• **Work to complete**
Scan the listing below and copy every line holding "with".

• **Task material**
•••••
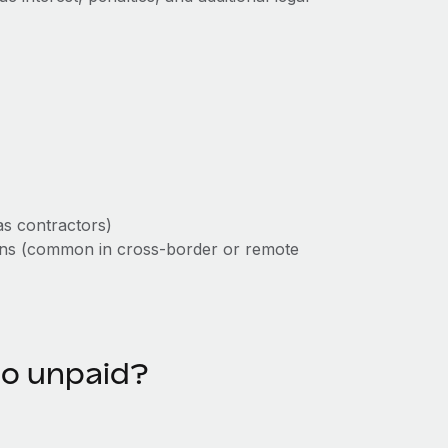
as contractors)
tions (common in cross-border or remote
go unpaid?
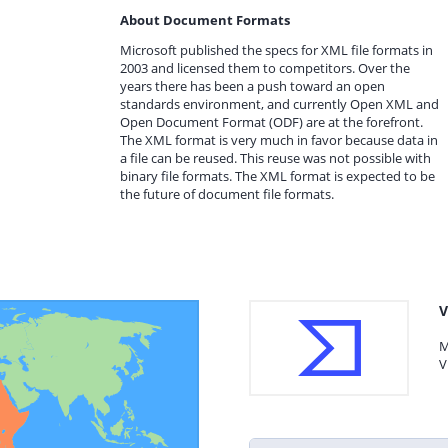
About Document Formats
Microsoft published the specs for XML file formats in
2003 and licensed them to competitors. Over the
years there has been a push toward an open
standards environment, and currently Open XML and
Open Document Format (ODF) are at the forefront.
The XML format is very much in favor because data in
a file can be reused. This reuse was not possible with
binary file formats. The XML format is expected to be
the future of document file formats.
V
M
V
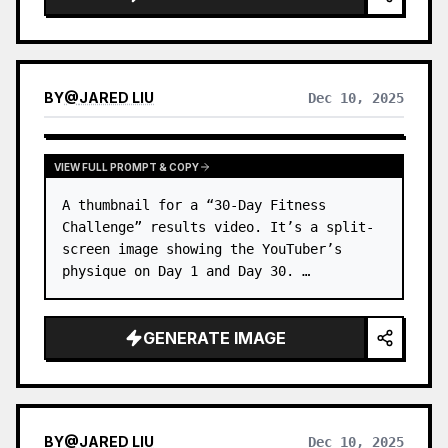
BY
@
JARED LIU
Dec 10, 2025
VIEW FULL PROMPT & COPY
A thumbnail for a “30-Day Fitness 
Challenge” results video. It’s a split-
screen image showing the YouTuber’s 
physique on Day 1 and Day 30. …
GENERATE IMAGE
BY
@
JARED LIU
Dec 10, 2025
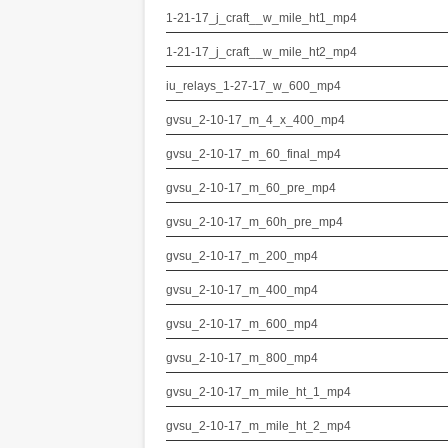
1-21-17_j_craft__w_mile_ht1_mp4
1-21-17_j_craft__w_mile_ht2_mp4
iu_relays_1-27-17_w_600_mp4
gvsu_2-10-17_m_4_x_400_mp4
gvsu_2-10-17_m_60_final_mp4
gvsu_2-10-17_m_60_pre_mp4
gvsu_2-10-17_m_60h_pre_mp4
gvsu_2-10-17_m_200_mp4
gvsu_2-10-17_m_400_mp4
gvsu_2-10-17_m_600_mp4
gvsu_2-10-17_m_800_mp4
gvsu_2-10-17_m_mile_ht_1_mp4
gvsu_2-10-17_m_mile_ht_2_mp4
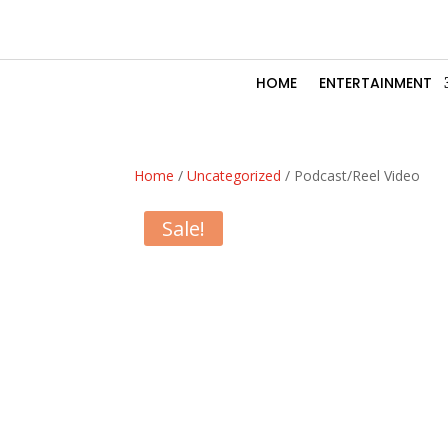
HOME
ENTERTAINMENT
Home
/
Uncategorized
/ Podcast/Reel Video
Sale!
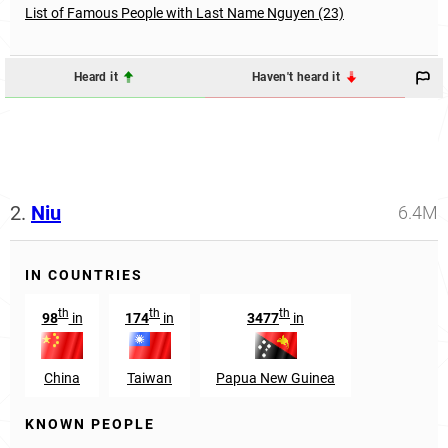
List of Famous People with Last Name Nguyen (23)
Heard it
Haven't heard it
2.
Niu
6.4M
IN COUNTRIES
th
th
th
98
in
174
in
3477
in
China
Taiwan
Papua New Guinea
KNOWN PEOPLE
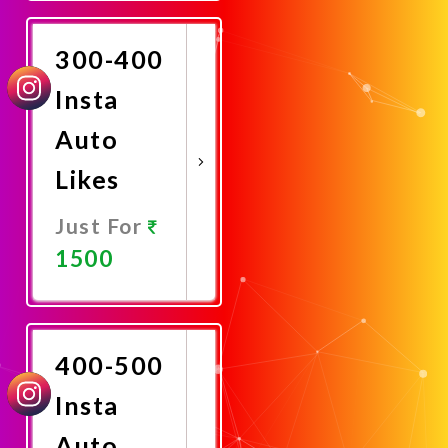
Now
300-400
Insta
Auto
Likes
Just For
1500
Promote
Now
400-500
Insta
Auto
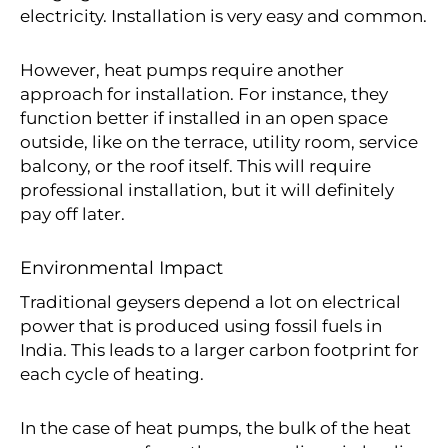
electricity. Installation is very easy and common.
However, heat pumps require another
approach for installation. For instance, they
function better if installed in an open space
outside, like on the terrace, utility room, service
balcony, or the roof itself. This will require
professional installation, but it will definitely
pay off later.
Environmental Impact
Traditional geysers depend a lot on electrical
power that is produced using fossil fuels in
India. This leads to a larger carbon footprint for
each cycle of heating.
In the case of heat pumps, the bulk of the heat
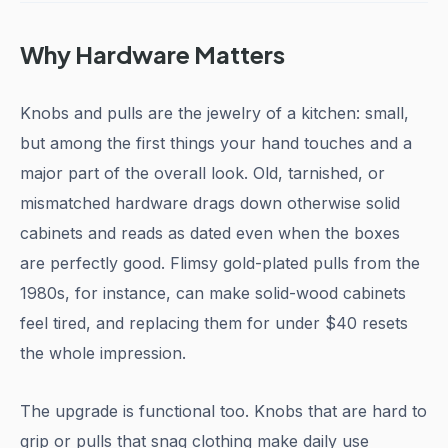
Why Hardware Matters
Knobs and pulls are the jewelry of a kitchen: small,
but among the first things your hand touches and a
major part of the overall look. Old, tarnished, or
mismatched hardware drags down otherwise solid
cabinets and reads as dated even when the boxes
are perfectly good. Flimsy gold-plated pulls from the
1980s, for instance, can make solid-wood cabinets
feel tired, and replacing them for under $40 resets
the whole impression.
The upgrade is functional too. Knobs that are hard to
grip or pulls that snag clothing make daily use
•••••
• **Result**
a file can be reused. This reuse was not possible with
List of Famous People with Last Name Nguyen (23)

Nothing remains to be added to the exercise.